*WHAT YOU WILL DO*. Only the lines below from the one containing "và thính giả khắp nơi một bộ hồi ký có" through the one containing "Terlihat Lebih Besar" belong in the answer, repeated exactly and without pictures.

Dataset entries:
= = = =

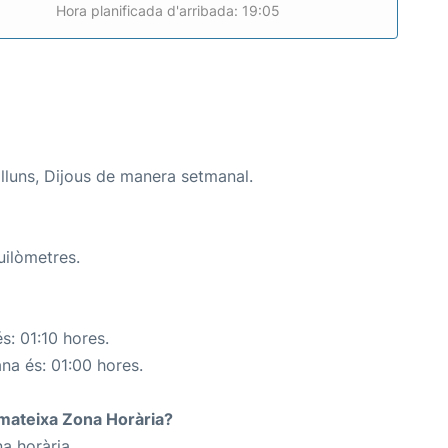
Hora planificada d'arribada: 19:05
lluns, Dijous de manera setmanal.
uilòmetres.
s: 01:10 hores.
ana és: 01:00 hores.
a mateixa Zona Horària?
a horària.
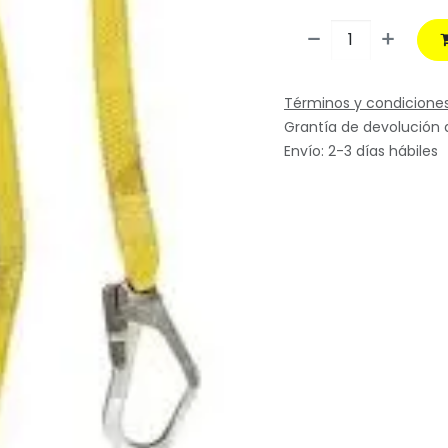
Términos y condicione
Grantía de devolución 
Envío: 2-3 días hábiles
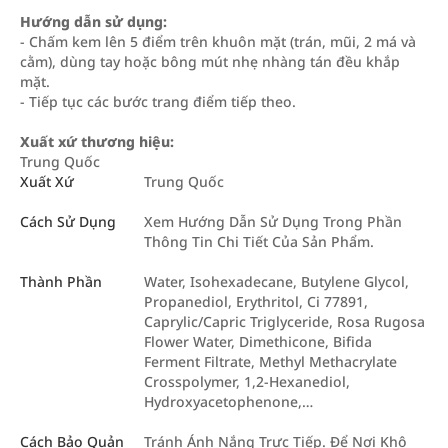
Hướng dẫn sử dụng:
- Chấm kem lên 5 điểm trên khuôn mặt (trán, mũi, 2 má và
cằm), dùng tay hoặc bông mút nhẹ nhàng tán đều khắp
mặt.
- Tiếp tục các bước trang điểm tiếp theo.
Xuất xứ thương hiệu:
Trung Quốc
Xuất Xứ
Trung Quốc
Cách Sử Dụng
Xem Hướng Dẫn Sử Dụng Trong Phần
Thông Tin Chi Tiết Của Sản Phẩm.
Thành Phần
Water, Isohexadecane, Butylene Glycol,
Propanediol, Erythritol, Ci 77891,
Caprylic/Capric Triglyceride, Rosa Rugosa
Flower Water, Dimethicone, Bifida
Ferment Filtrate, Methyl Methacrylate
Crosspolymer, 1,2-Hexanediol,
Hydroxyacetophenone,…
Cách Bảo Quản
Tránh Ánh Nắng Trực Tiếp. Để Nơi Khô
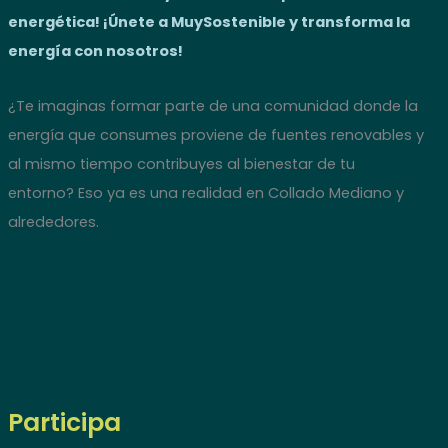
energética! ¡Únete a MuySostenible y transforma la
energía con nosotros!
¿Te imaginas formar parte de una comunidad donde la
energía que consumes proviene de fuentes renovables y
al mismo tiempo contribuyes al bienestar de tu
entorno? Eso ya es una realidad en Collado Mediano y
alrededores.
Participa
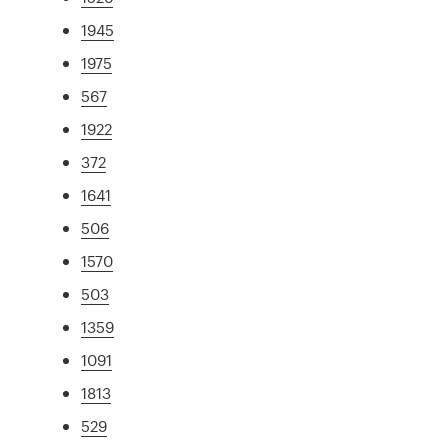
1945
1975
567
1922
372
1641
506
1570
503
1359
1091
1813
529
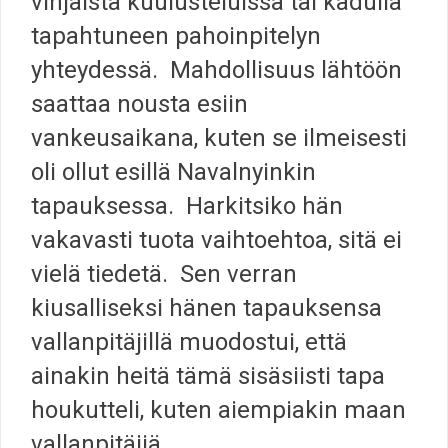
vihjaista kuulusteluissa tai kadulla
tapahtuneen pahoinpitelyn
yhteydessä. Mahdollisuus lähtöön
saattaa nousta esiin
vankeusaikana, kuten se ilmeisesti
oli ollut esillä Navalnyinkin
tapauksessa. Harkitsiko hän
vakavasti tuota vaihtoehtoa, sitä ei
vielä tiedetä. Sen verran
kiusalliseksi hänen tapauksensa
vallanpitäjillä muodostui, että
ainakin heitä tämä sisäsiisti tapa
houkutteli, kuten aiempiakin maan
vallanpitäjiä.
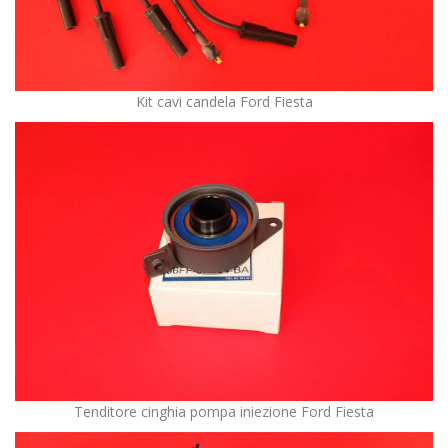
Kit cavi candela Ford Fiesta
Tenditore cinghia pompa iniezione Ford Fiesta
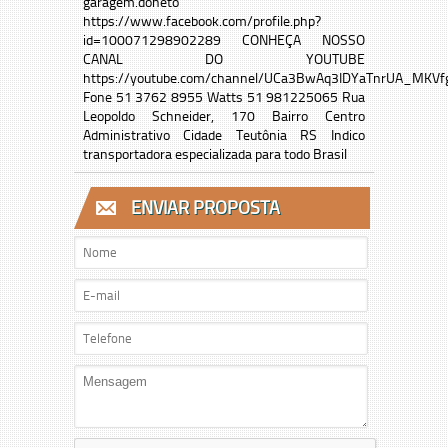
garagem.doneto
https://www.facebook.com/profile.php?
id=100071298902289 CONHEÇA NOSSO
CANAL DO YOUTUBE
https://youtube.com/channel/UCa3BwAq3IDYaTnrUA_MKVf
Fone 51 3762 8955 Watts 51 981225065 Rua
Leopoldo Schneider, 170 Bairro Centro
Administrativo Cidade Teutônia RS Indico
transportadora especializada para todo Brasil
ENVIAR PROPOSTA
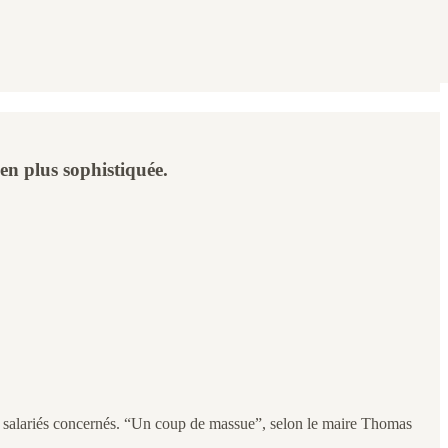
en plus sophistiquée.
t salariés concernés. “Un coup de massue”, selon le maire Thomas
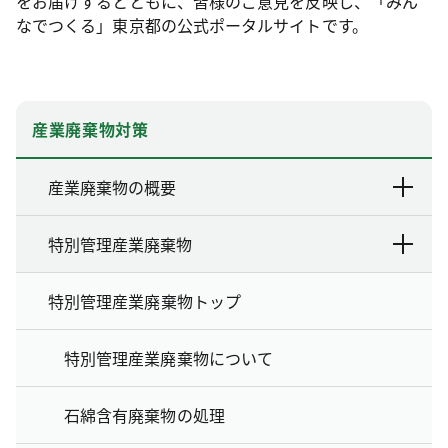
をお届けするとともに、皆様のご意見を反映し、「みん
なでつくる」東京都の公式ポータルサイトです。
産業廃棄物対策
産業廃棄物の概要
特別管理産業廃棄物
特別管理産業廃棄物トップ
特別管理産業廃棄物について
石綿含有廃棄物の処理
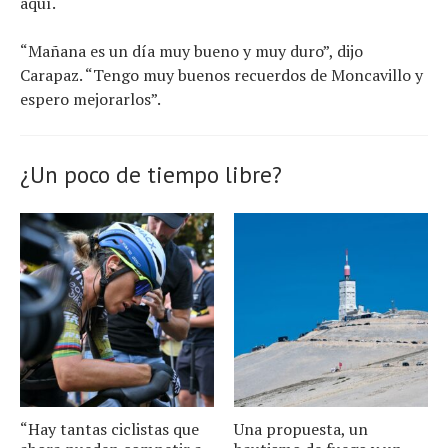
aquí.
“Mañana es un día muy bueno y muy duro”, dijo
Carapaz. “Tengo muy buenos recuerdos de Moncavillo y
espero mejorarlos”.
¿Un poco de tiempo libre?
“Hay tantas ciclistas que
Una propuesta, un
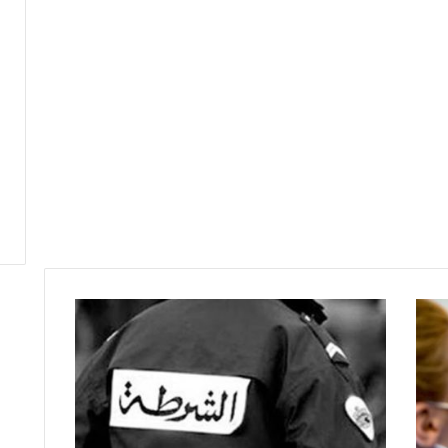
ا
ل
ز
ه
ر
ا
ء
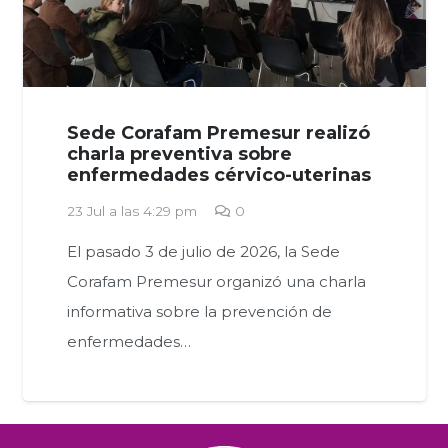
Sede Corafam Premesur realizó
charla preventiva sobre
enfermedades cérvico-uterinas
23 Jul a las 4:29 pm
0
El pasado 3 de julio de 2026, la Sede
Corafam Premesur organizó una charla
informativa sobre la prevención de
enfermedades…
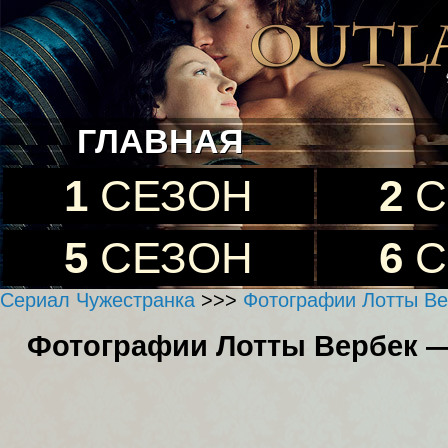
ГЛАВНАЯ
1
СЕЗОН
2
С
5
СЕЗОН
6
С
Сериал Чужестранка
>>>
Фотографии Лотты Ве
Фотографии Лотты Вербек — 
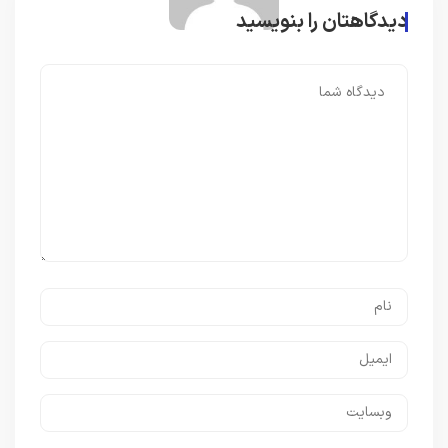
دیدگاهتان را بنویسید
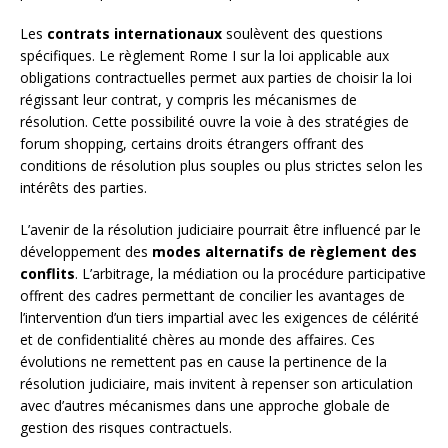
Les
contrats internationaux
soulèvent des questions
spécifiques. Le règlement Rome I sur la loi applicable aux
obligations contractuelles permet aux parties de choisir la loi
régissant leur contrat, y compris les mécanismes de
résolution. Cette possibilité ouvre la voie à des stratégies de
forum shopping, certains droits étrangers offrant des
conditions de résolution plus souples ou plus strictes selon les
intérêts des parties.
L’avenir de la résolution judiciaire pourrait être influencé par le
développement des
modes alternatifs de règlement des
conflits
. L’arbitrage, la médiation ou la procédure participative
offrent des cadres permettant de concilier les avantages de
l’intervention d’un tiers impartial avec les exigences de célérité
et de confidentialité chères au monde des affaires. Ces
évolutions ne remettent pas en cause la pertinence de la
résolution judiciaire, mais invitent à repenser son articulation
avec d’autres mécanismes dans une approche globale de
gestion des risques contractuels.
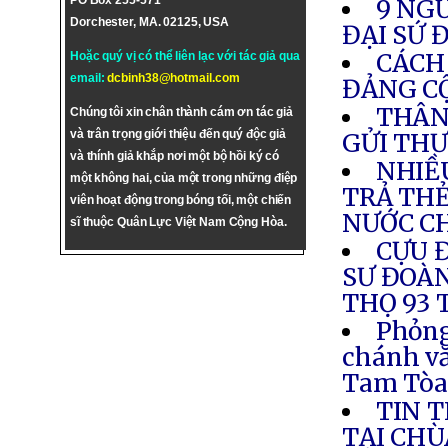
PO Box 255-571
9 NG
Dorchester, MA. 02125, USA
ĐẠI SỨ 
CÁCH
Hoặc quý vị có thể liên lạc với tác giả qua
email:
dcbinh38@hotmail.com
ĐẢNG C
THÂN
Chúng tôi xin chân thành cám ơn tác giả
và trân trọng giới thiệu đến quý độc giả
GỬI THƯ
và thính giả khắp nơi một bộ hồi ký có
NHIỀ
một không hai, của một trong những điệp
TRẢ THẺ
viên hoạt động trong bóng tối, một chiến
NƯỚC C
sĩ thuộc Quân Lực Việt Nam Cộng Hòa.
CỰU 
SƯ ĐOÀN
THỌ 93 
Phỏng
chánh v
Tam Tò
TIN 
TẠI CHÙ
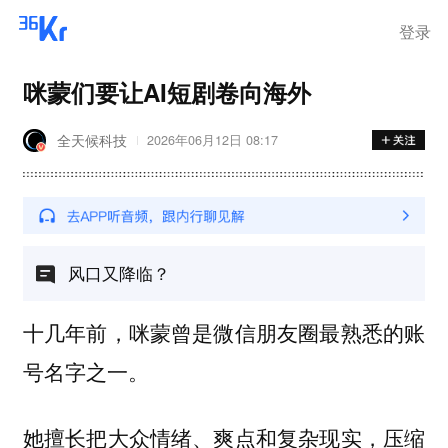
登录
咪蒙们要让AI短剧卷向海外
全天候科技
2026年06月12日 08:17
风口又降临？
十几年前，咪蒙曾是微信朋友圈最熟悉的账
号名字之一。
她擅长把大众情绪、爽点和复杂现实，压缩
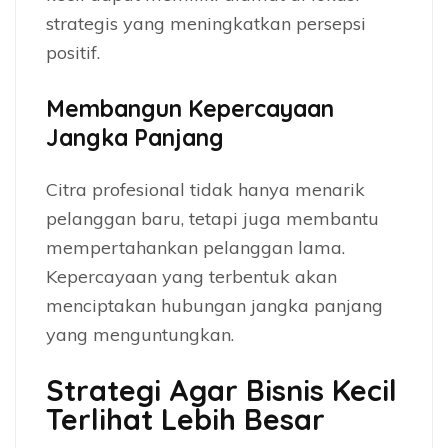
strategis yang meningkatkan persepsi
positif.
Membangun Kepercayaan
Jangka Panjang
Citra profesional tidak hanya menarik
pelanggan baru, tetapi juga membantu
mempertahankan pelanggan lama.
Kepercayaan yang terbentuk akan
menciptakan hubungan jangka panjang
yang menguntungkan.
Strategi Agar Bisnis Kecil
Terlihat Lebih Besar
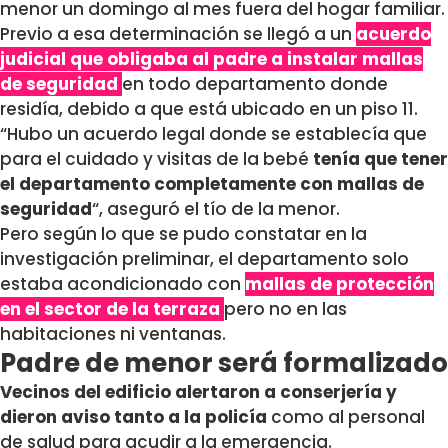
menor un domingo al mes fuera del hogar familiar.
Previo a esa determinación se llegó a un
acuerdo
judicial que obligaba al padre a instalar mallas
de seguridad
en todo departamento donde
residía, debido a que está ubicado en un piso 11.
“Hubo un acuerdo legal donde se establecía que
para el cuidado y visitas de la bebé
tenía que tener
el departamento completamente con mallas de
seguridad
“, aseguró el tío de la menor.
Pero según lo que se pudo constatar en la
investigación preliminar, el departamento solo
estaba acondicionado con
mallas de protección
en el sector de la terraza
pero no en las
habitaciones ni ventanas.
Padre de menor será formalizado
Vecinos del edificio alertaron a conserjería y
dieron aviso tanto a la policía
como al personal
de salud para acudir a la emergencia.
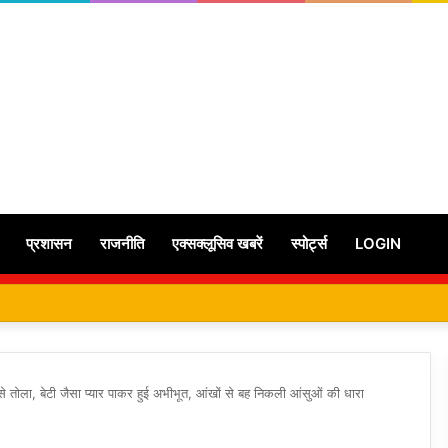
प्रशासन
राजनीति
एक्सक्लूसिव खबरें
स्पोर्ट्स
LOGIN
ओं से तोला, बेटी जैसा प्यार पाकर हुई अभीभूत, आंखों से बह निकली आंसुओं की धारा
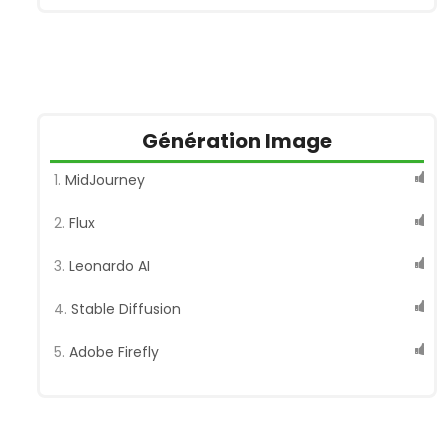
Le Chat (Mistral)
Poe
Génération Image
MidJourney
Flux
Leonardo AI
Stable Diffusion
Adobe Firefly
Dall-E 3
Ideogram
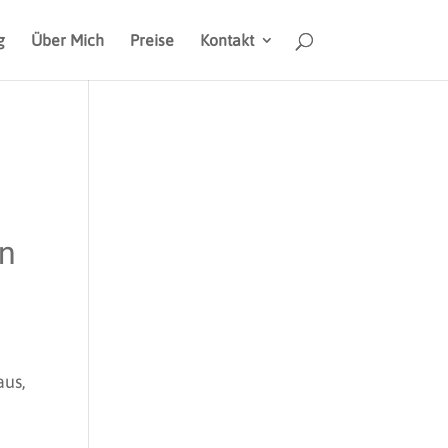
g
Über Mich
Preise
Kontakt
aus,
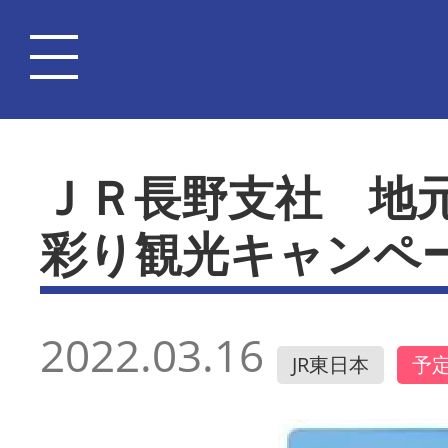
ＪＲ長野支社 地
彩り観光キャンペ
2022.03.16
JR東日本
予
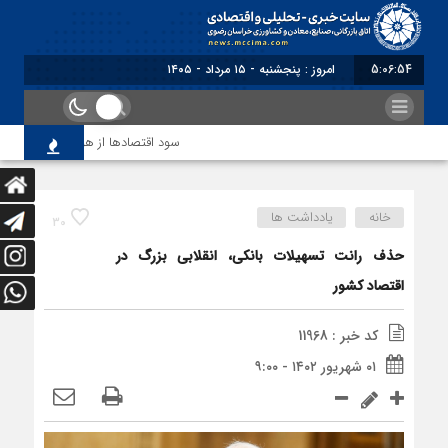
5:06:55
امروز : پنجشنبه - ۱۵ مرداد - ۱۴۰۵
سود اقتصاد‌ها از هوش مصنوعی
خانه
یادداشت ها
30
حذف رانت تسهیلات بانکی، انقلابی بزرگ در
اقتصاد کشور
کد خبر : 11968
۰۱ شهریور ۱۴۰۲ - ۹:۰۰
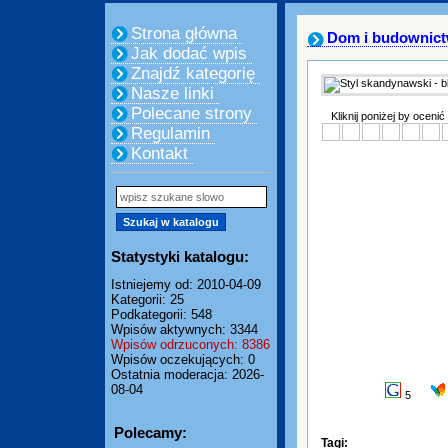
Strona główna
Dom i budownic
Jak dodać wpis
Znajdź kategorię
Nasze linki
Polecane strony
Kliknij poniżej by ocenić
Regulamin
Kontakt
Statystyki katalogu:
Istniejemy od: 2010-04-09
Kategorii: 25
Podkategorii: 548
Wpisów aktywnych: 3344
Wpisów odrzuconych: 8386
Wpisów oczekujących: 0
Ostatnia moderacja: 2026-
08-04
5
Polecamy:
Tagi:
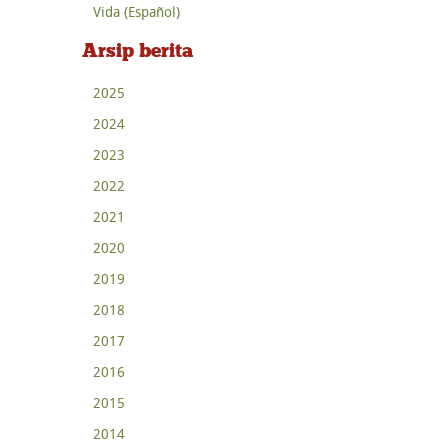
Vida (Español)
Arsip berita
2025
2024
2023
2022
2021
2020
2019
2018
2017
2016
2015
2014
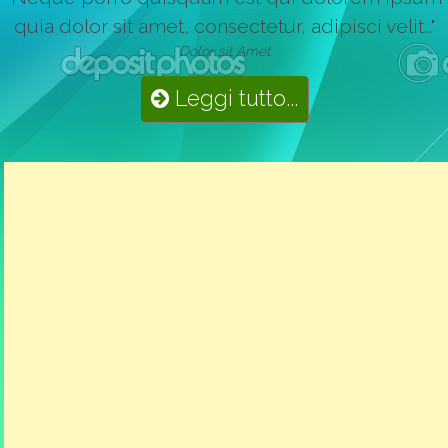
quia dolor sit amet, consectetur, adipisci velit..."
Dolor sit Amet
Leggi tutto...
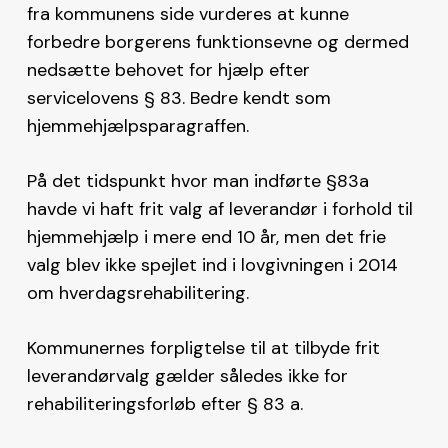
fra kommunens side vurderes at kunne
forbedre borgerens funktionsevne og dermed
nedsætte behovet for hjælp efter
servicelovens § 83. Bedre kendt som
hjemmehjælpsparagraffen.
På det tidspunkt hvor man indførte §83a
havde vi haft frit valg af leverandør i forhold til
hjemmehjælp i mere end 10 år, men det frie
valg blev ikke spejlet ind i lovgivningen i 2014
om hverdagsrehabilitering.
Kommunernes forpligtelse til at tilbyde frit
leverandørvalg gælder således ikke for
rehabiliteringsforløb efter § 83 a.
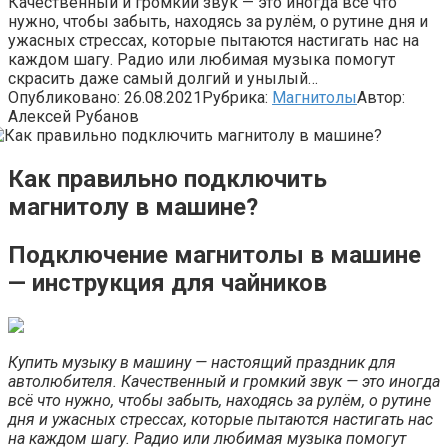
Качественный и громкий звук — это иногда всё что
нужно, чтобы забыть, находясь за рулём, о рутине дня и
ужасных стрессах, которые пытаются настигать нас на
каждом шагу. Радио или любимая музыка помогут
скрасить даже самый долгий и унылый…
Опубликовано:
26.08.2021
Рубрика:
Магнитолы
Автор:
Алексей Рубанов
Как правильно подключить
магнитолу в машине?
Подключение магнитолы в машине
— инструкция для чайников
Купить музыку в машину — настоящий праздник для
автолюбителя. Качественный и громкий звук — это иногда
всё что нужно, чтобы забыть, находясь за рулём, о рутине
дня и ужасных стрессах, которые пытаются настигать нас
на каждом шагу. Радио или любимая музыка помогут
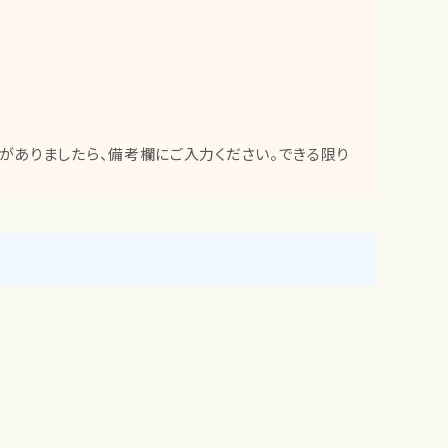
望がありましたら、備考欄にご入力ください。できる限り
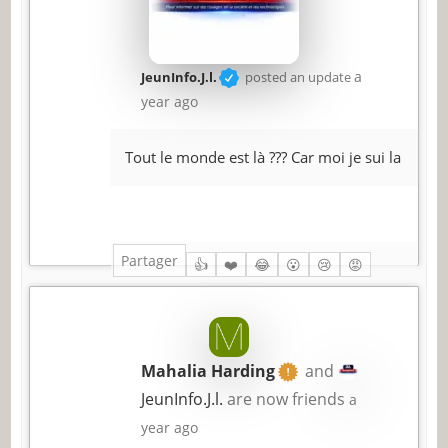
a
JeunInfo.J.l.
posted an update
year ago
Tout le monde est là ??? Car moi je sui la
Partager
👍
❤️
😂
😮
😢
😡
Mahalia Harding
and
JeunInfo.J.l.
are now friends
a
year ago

= = = =

*RESULT BELOW*.
và thính giả khắp nơi một bộ hồi ký có
NHIỀ
một không hai, của một trong những điệp
TRẢ THẺ
viên hoạt động trong bóng tối, một chiến
NƯỚC C
sĩ thuộc Quân Lực Việt Nam Cộng Hòa.
CỰU 
SƯ ĐOÀN
THỌ 93 
Phỏng
chánh v
Tam Tò
TIN 
TẠI CHÙ
登录
咪蒙们要让AI短剧卷向海外
全天候科技
2026年06月12日 08:17
风口又降临？
十几年前，咪蒙曾是微信朋友圈最熟悉的账
号名字之一。
她擅长把大众情绪、爽点和复杂现实，压缩
strategis yang meningkatkan persepsi
positif.
Membangun Kepercayaan
Jangka Panjang
Citra profesional tidak hanya menarik
pelanggan baru, tetapi juga membantu
mempertahankan pelanggan lama.
Kepercayaan yang terbentuk akan
menciptakan hubungan jangka panjang
yang menguntungkan.
Strategi Agar Bisnis Kecil
Terlihat Lebih Besar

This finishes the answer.